The night train to Laos
At the end of the afternoon we meet Anna’s mother again, we hand back over the keys to a clean apartment. We take the skytrain and metro to the translation of Bangkok. We have to pick up train tickets that we reserved while being in Holland. The office is opposite of the train station and we are welcomed and Noa is treated to all kinds of candy by three women fussing over him. There is a game arcade at the train station where Noa spends his time racing in cars. At exactly 6 P.M. everybody at the train station stands up while the national anthem is played on a huge screen. We quickly stand up as well and stand together with a couple of hundred people giving honour to the king of Thailand, what an experience!
At 6:50 P.M. we walk to platform 9, where the whole crew of the train is waiting in uniform to welcome us. The sleeping carriage is an adventure by itself – we have two seats where about one and a half person can sit, which are later turned into a bed, with another bed above it. All windows are wide open and once the train starts moving we start enjoying the rocking of the carriage and the lights, houses, people and traffic which we pass. Check out the movie I made from the window. We are welcomed by the steward who is responsible for our carriage, our tickets are checkt, and I get asked to be in a picture with the train conductor, hmmmm ok.
On our way to the Lao boarder
Noa sleeps as a log while Michiel and I talk for another hour while enjoying a rum-coke mix in a water bottle and a view from, what seems like, an endless Bangkok from the window. Finally I climb a steel staircase into my bed above and put all our valuables in my pants and fall asleep. Every couple of hours I wake up and listen to all the sounds the train makes, all the smells that come through the open windows that are open all night.

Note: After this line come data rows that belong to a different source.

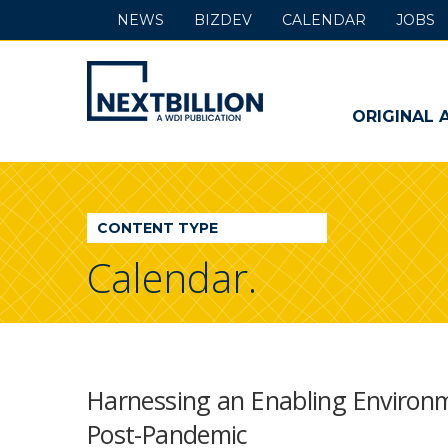
NEWS
BIZDEV
CALENDAR
JOBS
NextBillion
-
ORIGINAL 
A
WDI
CONTENT TYPE
Publication
Calendar.
Harnessing an Enabling Enviro
Post-Pandemic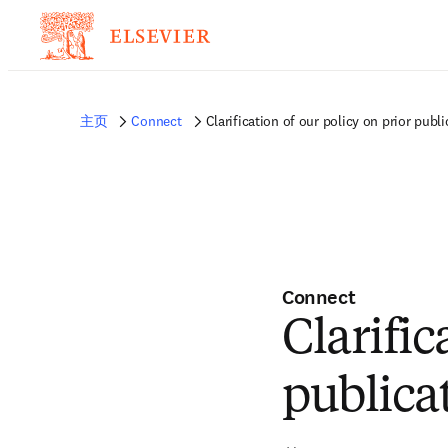
主页
Connect
Clarification of our policy on prior publi
Connect
Clarific
publica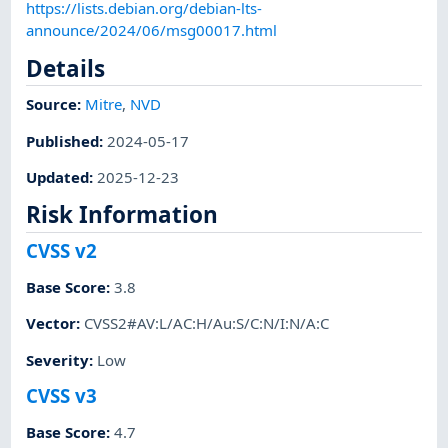
https://lists.debian.org/debian-lts-
announce/2024/06/msg00017.html
Details
Source:
Mitre
,
NVD
Published
:
2024-05-17
Updated
:
2025-12-23
Risk Information
CVSS v2
Base Score
:
3.8
Vector
:
CVSS2#AV:L/AC:H/Au:S/C:N/I:N/A:C
Severity
:
Low
CVSS v3
Base Score
:
4.7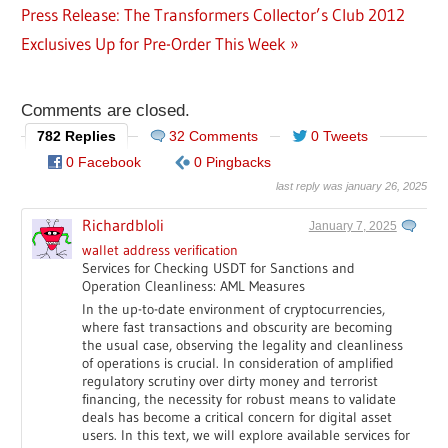
Post
Next
Press Release: The Transformers Collector’s Club 2012
Post:
navigation
Post:
Exclusives Up for Pre-Order This Week
Comments are closed.
782 Replies
32 Comments
0 Tweets
0 Facebook
0 Pingbacks
last reply was january 26, 2025
Richardbloli
January 7, 2025
wallet address verification
Services for Checking USDT for Sanctions and
Operation Cleanliness: AML Measures
In the up-to-date environment of cryptocurrencies,
where fast transactions and obscurity are becoming
the usual case, observing the legality and cleanliness
of operations is crucial. In consideration of amplified
regulatory scrutiny over dirty money and terrorist
financing, the necessity for robust means to validate
deals has become a critical concern for digital asset
users. In this text, we will explore available services for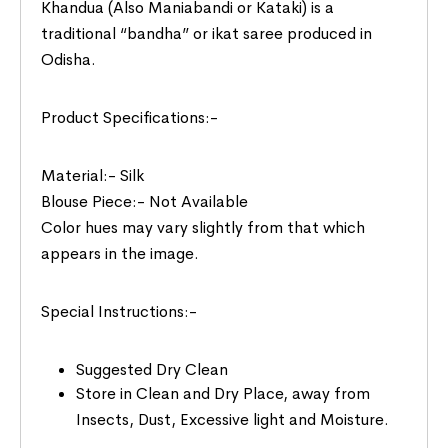
Khandua (Also Maniabandi or Kataki) is a
traditional “bandha” or ikat saree produced in
Odisha.
Product Specifications:-
Material:- Silk
Blouse Piece:- Not Available
Color hues may vary slightly from that which
appears in the image.
Special Instructions:-
Suggested Dry Clean
Store in Clean and Dry Place, away from
Insects, Dust, Excessive light and Moisture.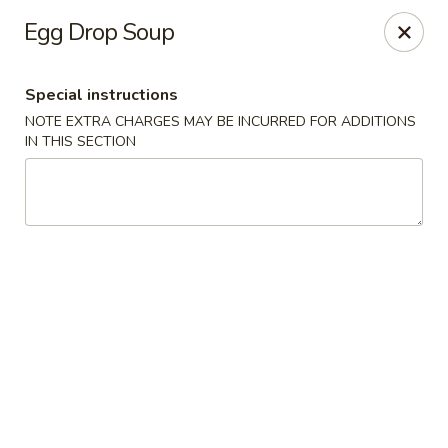
Foodworks - 50 SW Cutoff, Worcester
Egg Drop Soup
50 SW Cutoff Worcester, MA 01604
Special instructions
Select Order Type
Select Time
NOTE EXTRA CHARGES MAY BE INCURRED FOR ADDITIONS
IN THIS SECTION
Zhang's Food Works - 50 SW Cutoff,
Worcester
Opens at 11:00AM
Closed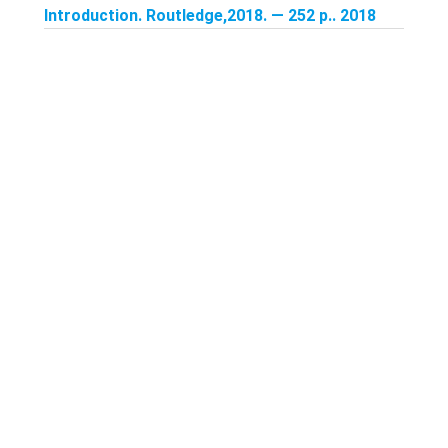
Introduction. Routledge,2018. — 252 p.. 2018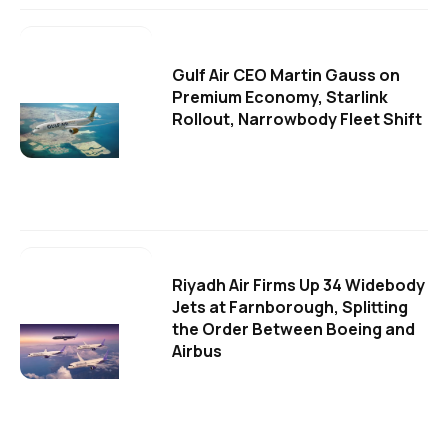
Gulf Air CEO Martin Gauss on
Premium Economy, Starlink
Rollout, Narrowbody Fleet Shift
Riyadh Air Firms Up 34 Widebody
Jets at Farnborough, Splitting
the Order Between Boeing and
Airbus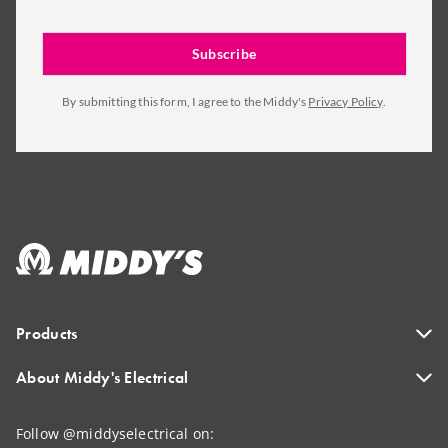
By submitting this form, I agree to the Middy's
Privacy Policy
.
Products
About Middy's Electrical
Follow @middyselectrical on: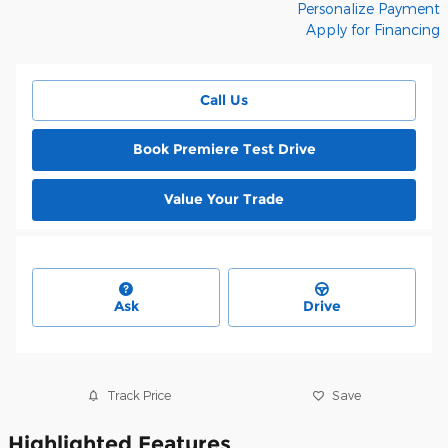
Personalize Payment
Apply for Financing
Call Us
Book Premiere Test Drive
Value Your Trade
Ask
Drive
Track Price
Save
Highlighted Features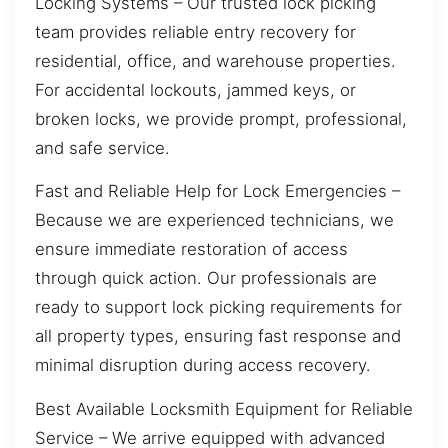
Locking Systems – Our trusted lock picking
team provides reliable entry recovery for
residential, office, and warehouse properties.
For accidental lockouts, jammed keys, or
broken locks, we provide prompt, professional,
and safe service.
Fast and Reliable Help for Lock Emergencies –
Because we are experienced technicians, we
ensure immediate restoration of access
through quick action. Our professionals are
ready to support lock picking requirements for
all property types, ensuring fast response and
minimal disruption during access recovery.
Best Available Locksmith Equipment for Reliable
Service – We arrive equipped with advanced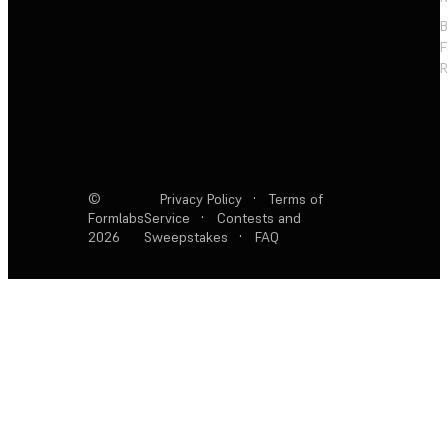
F
R
©
Privacy Policy
·
Terms of
Formlabs
Service
·
Contests and
2026
Sweepstakes
·
FAQ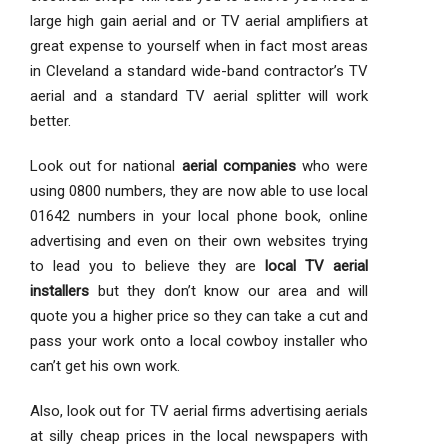
large high gain aerial and or TV aerial amplifiers at
great expense to yourself when in fact most areas
in Cleveland a standard wide-band contractor’s TV
aerial and a standard TV aerial splitter will work
better.
Look out for national
aerial companies
who were
using 0800 numbers, they are now able to use local
01642 numbers in your local phone book, online
advertising and even on their own websites trying
to lead you to believe they are
local TV aerial
installers
but they don’t know our area and will
quote you a higher price so they can take a cut and
pass your work onto a local cowboy installer who
can’t get his own work.
Also, look out for TV aerial firms advertising aerials
at silly cheap prices in the local newspapers with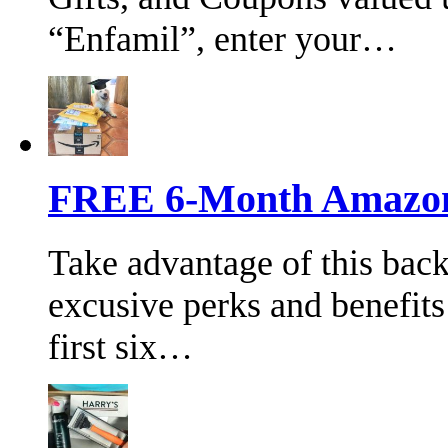
“Enfamil”, enter your…
FREE 6-Month Amazon 
Take advantage of this bac
excusive perks and benefits
first six…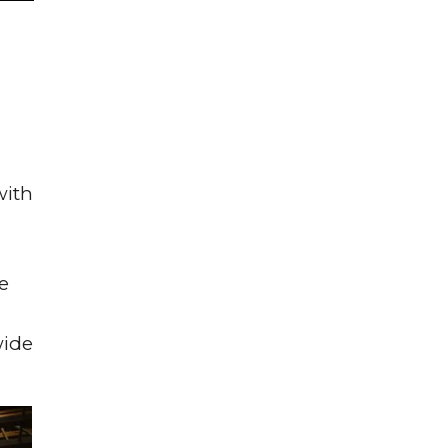
with
e
wide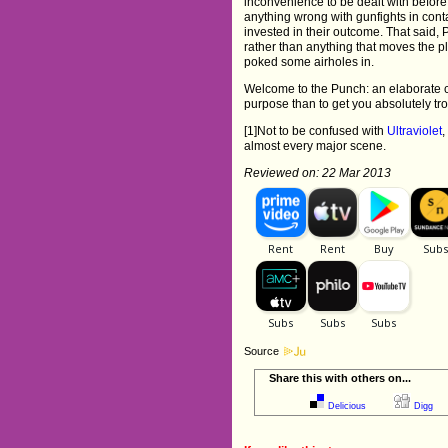
inconvenience to be dealt with before 
anything wrong with gunfights in conta
invested in their outcome. That said, 
rather than anything that moves the pl
poked some airholes in.
Welcome to the Punch: an elaborate c
purpose than to get you absolutely tr
[1]Not to be confused with
Ultraviolet
,
almost every major scene.
Reviewed on: 22 Mar 2013
Source
Share this with others on...
Delicious
Digg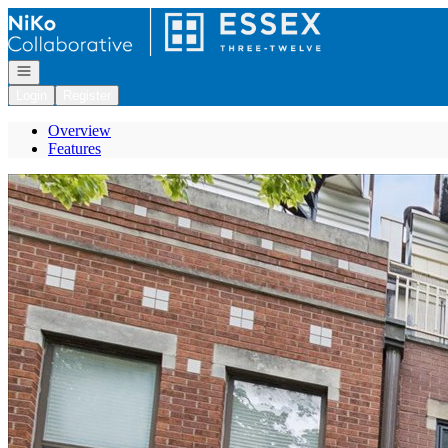
Go to: Homepage
Open navigation
Login
Register
Overview
Features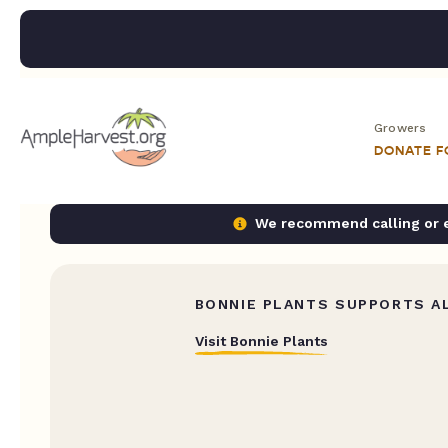
Growers
DONATE 
We recommend calling or em
BONNIE PLANTS SUPPORTS AL
Visit Bonnie Plants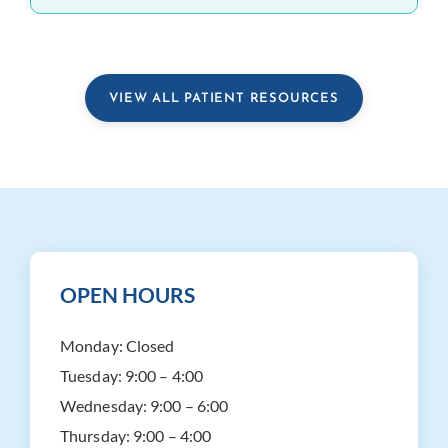
VIEW ALL PATIENT RESOURCES
OPEN HOURS
Monday:
Closed
Tuesday:
9:00 – 4:00
Wednesday:
9:00 – 6:00
Thursday:
9:00 – 4:00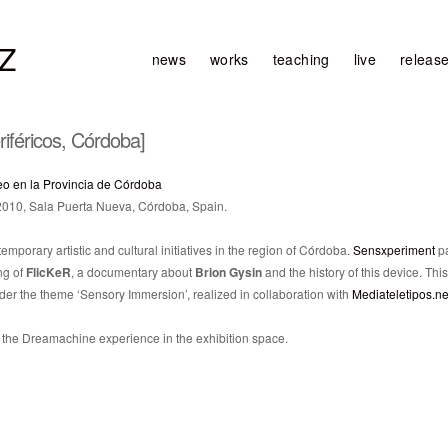
Z
news
works
teaching
live
releas
iféricos, Córdoba]
eo en la Provincia de Córdoba
 2010, Sala Puerta Nueva, Córdoba, Spain.
emporary artistic and cultural initiatives in the region of Córdoba.
Sensxperiment
pa
ng of
FlicKeR
, a documentary about
Brion Gysin
and the history of this device. This
der the theme ‘Sensory Immersion’, realized in collaboration with
Mediateletipos.ne
he Dreamachine experience in the exhibition space.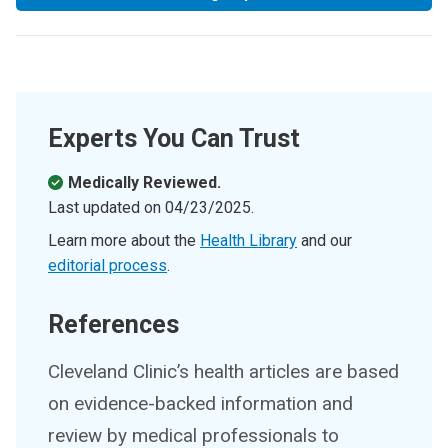
Experts You Can Trust
Medically Reviewed.
Last updated on
04/23/2025
.
Learn more about the
Health Library
and our
editorial process
.
References
Cleveland Clinic’s health articles are based
on evidence-backed information and
review by medical professionals to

Water from rivers, the smell of burned coconuts on fires on which food is prepared, sweet unfamiliar smells, rough trash smells, but also the smell of jungle and rice fields as soon as the train leaves Bangkok. The rocking of the carriage makes me fall asleep every time again and around 5 A.M. I am woken up by people shouting and selling barbecued breakfast in the train. We skip breakfast because, next to fish we also recognise rodents on sticks, maybe rats?
Not much later we are surprised by a beautiful sunset and we arrive in the east of Thailand, in the boarder town of Ubon Rattachani. We take a taxi to the busstation, where just fiveteen minutes later the bus to Pakse in Laos is leaving. We hardly have enough time to buy breakfast, rice chicken and vegetables to go for on the bus. Before the border our passports are checked by friendly Thai police officers. And not much later the bus stops and everybody gets of the bus, they all walk a different way. To a market, to buildings on the left of the bus and the right. We go and check with the bus driver where we are supposed to go. When we receive our exit stamps we walk through a scary and dark hallway under the ground to the Lao boarder. Once we see daylight again we have no idea where to go until we see a lady with a baby who was on our bus, we hurry to follow her.
We get six huge forms to fill out for our visa and arrival in Laos. While Michiel waits at the border patrol Noa and I take a look around and are approached by a couple of American Laos people for a talk. When everything is filled out and processed, our passports are brought to another window in the same building, and we have to follow inline to receive them.
Now all is left is to find which of the two identical busses to board (the color of the curtains betrays which one) before we can travel on to Pakse, the border town in Laos. After about an hour we drive across a bridge which gives great views of the river and a small village with one story buildings. The village is surrounded by Karst mountains, a fairy tale. We have arrived in Pakse, where we will spend the night before continuing on to the four thousand islands of the south of Laos.